• EXERCISE PROMPT:
Each line that includes the word "Sign" should be copied from the records.

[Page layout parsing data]
----------

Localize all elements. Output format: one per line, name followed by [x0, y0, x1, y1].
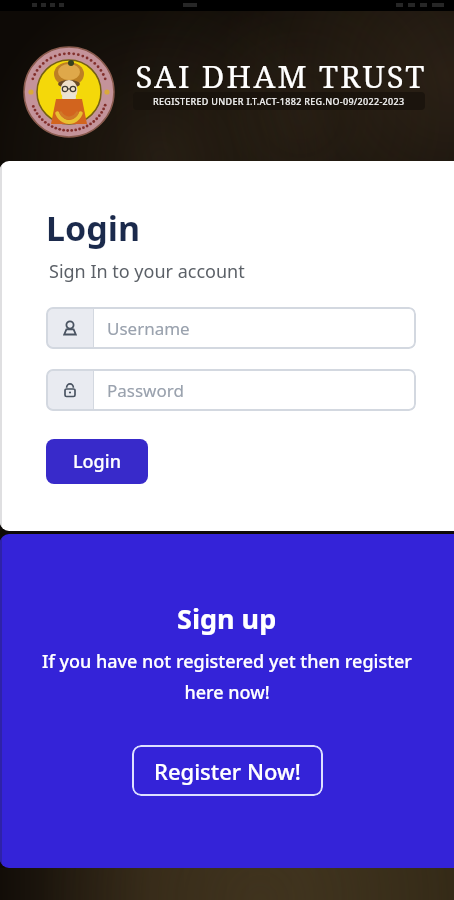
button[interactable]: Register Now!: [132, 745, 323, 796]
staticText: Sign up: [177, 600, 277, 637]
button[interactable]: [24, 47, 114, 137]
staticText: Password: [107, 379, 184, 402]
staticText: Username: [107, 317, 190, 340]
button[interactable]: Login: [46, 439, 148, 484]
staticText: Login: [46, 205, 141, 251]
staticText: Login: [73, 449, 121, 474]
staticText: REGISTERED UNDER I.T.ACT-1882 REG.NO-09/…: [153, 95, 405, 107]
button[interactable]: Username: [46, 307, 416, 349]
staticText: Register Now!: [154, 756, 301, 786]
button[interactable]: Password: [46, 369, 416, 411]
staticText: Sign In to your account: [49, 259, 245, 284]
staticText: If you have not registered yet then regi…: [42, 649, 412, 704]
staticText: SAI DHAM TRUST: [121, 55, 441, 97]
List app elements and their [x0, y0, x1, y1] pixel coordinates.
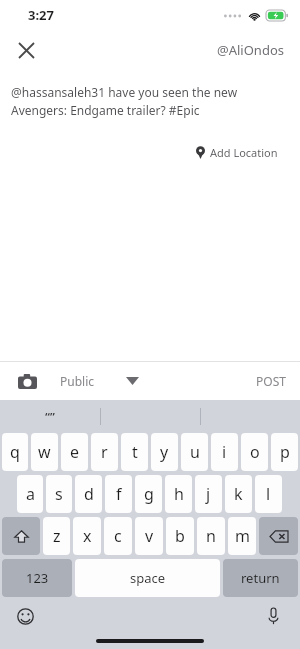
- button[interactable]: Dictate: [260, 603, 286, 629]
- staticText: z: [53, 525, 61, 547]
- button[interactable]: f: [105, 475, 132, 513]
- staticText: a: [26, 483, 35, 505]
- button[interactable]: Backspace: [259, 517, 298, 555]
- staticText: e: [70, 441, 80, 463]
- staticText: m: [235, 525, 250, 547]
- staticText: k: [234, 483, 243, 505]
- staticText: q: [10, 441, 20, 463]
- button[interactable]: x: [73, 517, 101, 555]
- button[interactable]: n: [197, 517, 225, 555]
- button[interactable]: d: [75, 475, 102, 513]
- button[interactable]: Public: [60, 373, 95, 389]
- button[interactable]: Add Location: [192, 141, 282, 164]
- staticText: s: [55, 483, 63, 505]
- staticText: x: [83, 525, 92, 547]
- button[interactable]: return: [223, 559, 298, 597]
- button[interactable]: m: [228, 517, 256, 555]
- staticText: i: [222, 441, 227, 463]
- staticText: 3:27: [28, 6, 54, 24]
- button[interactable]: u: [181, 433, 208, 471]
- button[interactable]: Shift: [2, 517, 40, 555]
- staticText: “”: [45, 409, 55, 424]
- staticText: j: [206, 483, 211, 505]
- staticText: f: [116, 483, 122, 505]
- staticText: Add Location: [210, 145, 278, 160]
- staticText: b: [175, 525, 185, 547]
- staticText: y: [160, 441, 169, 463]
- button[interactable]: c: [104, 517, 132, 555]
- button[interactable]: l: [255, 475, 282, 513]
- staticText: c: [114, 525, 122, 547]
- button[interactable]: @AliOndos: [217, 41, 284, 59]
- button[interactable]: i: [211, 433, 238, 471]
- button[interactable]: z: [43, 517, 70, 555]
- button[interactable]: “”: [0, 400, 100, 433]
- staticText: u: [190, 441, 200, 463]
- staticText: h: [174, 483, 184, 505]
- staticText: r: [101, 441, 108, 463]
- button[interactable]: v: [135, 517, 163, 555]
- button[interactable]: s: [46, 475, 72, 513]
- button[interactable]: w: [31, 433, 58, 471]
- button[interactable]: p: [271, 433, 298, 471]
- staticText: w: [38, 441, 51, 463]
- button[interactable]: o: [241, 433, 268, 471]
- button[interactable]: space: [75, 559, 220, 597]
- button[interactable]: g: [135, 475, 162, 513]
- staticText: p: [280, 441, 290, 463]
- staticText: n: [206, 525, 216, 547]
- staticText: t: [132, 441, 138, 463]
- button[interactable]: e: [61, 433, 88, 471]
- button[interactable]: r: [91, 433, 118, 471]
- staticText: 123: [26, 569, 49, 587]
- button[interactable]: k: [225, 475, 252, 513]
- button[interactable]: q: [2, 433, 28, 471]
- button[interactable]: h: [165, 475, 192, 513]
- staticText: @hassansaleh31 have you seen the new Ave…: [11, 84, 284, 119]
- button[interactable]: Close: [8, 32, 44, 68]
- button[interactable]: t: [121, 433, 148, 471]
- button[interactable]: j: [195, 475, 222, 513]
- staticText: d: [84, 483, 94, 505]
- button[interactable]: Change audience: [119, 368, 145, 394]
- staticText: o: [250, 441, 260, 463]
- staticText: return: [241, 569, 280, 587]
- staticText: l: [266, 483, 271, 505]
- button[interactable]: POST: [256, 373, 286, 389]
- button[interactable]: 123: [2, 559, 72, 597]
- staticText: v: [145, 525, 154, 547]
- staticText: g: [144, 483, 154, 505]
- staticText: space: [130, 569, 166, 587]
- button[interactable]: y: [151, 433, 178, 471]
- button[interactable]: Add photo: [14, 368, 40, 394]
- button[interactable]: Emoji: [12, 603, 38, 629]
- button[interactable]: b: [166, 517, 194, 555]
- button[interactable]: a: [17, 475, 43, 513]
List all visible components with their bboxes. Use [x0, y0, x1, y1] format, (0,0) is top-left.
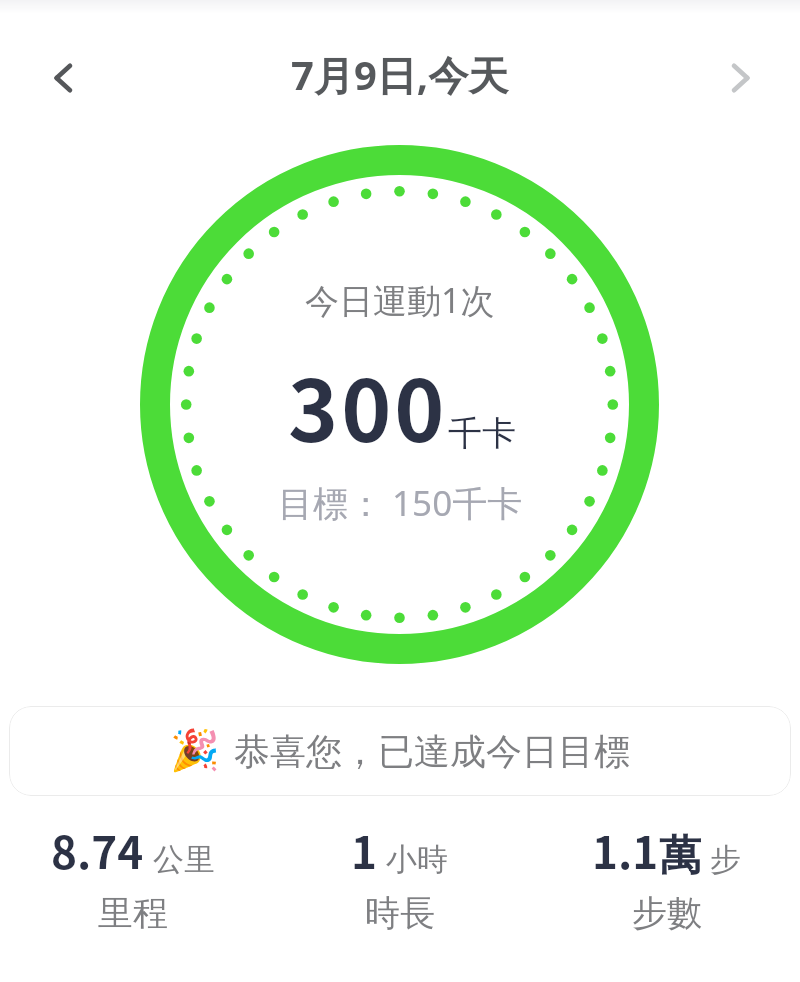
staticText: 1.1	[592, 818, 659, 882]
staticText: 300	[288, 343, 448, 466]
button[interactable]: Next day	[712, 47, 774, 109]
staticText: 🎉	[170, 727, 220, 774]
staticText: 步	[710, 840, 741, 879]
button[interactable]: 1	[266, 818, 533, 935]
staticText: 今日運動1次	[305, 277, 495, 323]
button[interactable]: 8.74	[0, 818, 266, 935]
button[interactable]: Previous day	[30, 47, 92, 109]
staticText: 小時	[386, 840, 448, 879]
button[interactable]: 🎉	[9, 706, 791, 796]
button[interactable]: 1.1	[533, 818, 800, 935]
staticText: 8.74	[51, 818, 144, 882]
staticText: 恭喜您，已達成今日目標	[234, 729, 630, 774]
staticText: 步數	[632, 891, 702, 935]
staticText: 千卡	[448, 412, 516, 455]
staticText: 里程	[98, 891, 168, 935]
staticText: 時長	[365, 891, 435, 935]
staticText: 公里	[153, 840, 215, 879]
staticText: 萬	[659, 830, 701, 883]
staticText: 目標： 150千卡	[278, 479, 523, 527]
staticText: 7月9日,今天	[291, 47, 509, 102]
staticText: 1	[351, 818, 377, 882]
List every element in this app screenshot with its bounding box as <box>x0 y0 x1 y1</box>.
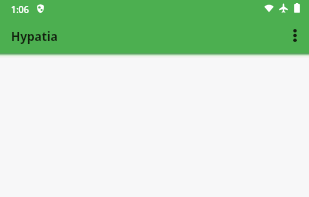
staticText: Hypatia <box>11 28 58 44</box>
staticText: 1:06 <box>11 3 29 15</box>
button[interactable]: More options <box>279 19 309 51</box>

----------

• SOLUTION TO THE EXERCISE:
staticText: Sign up: [177, 600, 277, 637]
staticText: Sign In to your account: [49, 259, 245, 284]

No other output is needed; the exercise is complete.